Step 1: Conceptualization:
This problem concerns a parallel plate capacitor loaded with a dielectric. The objective is to determine the dielectric constant (k) based on provided physical parameters. Capacitance can be quantified by the charge (Q) and voltage (V), as well as by the capacitor's physical attributes and the dielectric material.
Step 2: Foundational Equations:
Capacitance (\(C\)) is defined as the ratio of charge (\(Q\)) to potential difference (\(V\)):
\[ C = \frac{Q}{V} \]For a parallel plate capacitor containing a dielectric, capacitance is also expressed as:
\[ C = \frac{k \varepsilon_0 A}{d} \]Here, \(k\) denotes the dielectric constant, \(\varepsilon_0\) represents the permittivity of free space (\(8.854 \times 10^{-12} \, \text{F/m}\)), \(A\) is the area of the plates, and \(d\) is the separation distance between them.
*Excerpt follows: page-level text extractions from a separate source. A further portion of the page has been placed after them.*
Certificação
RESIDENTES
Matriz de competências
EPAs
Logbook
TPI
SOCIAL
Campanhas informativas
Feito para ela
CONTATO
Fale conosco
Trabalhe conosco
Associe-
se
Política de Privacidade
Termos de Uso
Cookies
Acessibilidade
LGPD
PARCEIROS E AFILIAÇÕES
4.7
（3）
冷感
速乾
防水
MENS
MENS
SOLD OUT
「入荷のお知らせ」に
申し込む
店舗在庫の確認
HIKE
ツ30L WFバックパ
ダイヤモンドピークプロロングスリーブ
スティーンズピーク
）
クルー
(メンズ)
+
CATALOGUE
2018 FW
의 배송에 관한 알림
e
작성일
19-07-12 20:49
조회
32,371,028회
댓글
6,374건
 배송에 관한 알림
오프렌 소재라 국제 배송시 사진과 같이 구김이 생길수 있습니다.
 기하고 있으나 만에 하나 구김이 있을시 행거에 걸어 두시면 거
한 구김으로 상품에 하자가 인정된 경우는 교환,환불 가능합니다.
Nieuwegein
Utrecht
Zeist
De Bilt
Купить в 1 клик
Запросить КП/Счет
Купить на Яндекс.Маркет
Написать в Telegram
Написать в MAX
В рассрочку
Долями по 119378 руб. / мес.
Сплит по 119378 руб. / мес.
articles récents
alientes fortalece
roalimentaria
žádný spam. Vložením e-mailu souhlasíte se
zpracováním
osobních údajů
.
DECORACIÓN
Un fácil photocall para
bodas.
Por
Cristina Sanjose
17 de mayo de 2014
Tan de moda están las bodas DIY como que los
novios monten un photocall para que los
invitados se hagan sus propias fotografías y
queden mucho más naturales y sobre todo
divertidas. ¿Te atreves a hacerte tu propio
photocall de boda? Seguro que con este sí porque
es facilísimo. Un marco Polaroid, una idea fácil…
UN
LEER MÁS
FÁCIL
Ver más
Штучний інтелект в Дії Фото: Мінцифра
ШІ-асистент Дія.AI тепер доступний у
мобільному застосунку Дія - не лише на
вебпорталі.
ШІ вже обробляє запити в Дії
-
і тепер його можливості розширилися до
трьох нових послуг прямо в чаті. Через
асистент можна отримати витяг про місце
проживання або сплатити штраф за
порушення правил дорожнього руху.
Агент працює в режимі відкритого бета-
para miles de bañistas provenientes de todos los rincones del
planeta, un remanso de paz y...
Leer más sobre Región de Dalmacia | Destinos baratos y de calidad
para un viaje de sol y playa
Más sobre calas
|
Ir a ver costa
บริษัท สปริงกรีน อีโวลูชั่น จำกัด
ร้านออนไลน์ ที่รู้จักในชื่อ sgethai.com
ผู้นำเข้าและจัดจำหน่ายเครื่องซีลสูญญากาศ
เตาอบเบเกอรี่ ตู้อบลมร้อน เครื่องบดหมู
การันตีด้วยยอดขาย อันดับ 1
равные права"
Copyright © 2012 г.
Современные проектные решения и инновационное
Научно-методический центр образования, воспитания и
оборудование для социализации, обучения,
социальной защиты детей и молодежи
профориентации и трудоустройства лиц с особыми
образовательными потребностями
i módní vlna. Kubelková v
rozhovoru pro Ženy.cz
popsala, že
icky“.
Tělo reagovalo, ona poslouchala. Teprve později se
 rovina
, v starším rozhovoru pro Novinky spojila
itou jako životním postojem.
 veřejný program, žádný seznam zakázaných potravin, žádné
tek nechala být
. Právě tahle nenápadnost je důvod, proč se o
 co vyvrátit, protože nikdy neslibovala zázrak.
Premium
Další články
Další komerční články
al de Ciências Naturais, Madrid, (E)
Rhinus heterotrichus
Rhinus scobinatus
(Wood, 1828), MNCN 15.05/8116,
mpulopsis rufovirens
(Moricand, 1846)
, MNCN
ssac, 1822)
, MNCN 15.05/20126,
Equating these two expressions for \(C\) will yield \(k\).
Step 3: Procedural Breakdown:
Input Data:
Plate area, \(A = 200 \, \text{cm}^2 = 200 \times 10^{-4} \, \text{m}^2\).
Plate separation, \(d = 2.0 \, \text{mm} = 2.0 \times 10^{-3} \, \text{m}\).
Charge, \(Q = 0.06 \, \mu\text{C} = 0.06 \times 10^{-6} \, \text{C}\).
Potential difference, \(V = 60 \, \text{V}\).
Execution:
Calculate capacitance from charge and voltage:
\[ C = \frac{Q}{V} = \frac{0.06 \times 10^{-6} \, \text{C}}{60 \, \text{V}} = 1 \times 10^{-9} \, \text{F} \]Rearrange the parallel plate capacitor formula to isolate the dielectric constant \(k\):
\[ k = \frac{C d}{\varepsilon_0 A} \]Substitute the provided values:
\[ k = \frac{(1 \times 10^{-9} \, \text{F}) \times (2.0 \times 10^{-3} \, \text{m})}{(8.854 \times 10^{-12} \, \text{F/m}) \times (200 \times 10^{-4} \, \text{m}^2)} \]\[ k = \frac{2 \times 10^{-12}}{8.854 \times 10^{-12} \times 2 \times 10^{-2}} \]\[ k = \frac{2 \times 10^{-12}}{17.708 \times 10^{-14}} = \frac{2}{0.17708} \approx 11.294 \]
Step 4: Conclusion:
The dielectric constant is computed to be approximately 11.3.